Übergewichtige sind besonders anfällig für eine schwere Covid-19-Erkrankung, heißt es in einer aktuellen Studie, die noch nicht von Experten begutachtet oder in einer Zeitschrift veröffentlicht wurde. Denn das Corona-Virus infiziere Fettzellen und bestimmte Immunzellen im Körperfett und erzeuge eine Immunantwort, die zu großen Schäden, auch an den umliegenden Organen, führen könne. Das infizierte Körperfett könne zu „Long Covid“ beitragen, mit Symptomen, die Wochen oder Monate, nach einer Infektion, anhalten.
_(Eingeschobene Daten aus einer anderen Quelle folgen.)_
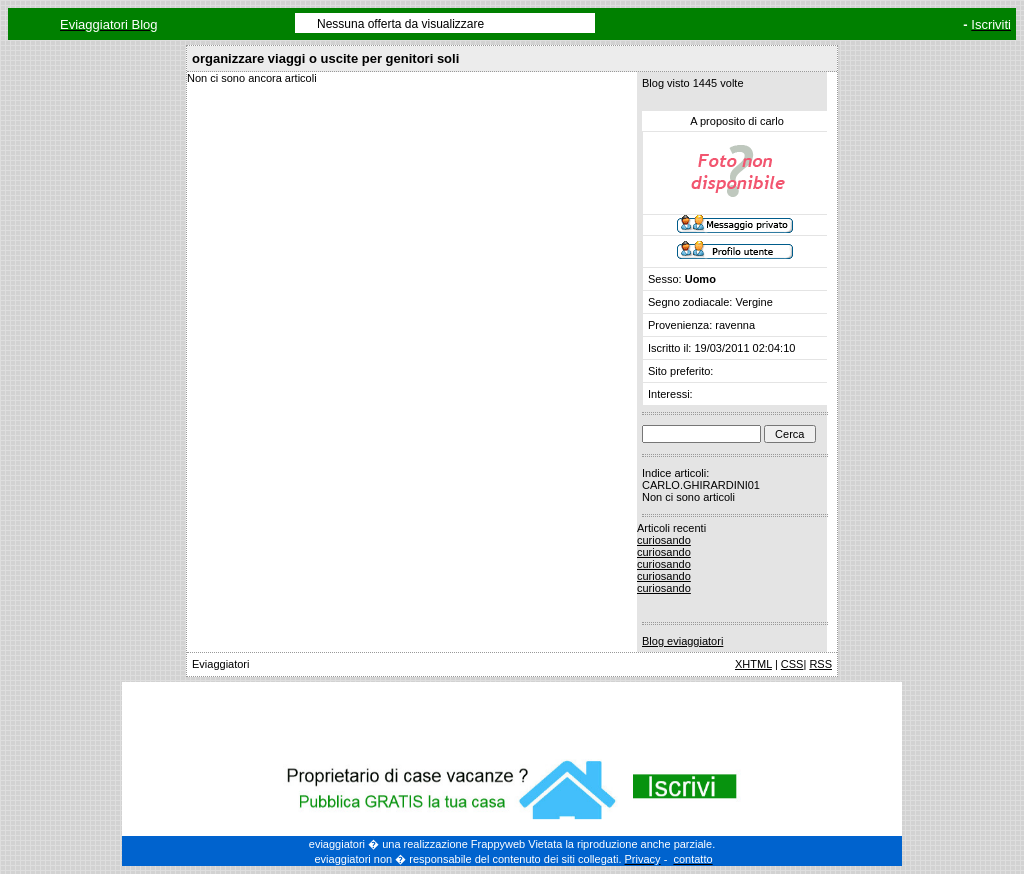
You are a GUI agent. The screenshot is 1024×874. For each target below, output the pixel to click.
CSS (792, 664)
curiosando (664, 540)
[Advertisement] (512, 717)
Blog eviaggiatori (682, 641)
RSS (820, 664)
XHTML (753, 664)
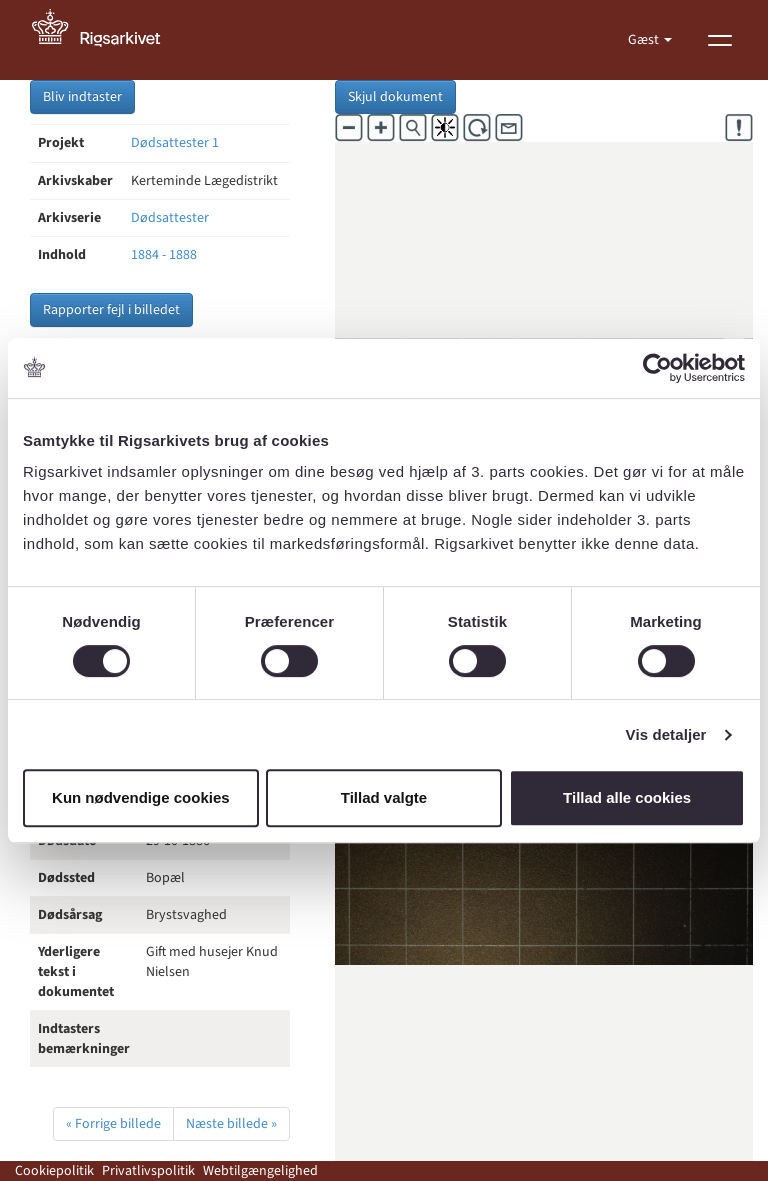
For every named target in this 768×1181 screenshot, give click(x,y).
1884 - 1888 (164, 255)
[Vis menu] (720, 40)
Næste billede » (231, 1124)
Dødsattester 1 (175, 143)
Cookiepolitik (54, 1171)
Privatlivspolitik (148, 1171)
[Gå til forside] (107, 40)
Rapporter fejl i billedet (111, 310)
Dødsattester (170, 218)
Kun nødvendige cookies (141, 797)
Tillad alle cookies (627, 797)
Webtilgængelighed (260, 1171)
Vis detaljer (666, 734)
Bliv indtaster (82, 97)
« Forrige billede (113, 1124)
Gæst (645, 40)
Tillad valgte (384, 797)
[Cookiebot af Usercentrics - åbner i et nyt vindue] (657, 368)
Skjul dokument (395, 97)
Das Ergebnis könnte erklären, warum Übergewichtige oder Adipöse einem höheren Risiko für schwere Erkrankungen und den Tod durch COVID-19 ausgesetzt sind. In der Studie testeten Forscher der Stanford University School of Medicine das Fettgewebe von Patienten nach „bariatrischen“ Operationen (Eingriff zur Beseitigung des Übergewichts), um herauszufinden, ob sie sich mit dem Corona-Virus infizieren könnten. Sie untersuchten verschiedene Arten von Zellen – Adipozyten oder Fettzellen sowie Prä-Adipozyten, die zu Fettzellen werden, und Immunzellen, die man „Fettgewebe-Makrophagen“ (Fresszellen, weiße Blutkörperchen) nennt.
Auslöser für Organschäden
Das Forscher-Team stellte fest, dass sich Fettzellen infizieren können, aber nicht übermäßig entzünden. Bestimmte Immunzellen-Makrophagen könnten sich aber infizieren und eine starke Entzündungsreaktion haben. Darüber hinaus waren die Prä-Adipozyten nicht infiziert, trugen jedoch zur Entzündungsreaktion bei. Die Forscher untersuchten auch Fettgewebe aus den Körpern europäischer Patienten, die an COVID-19 starben, und fanden das Corona-Virus im Fett um verschiedene Organe, einschließlich des Herzens und des Darms. Das könnte mit dem Organschaden in Verbindung gebracht werden, der bei schweren COVID-19-Patienten beobachtet wurde, schrieben sie.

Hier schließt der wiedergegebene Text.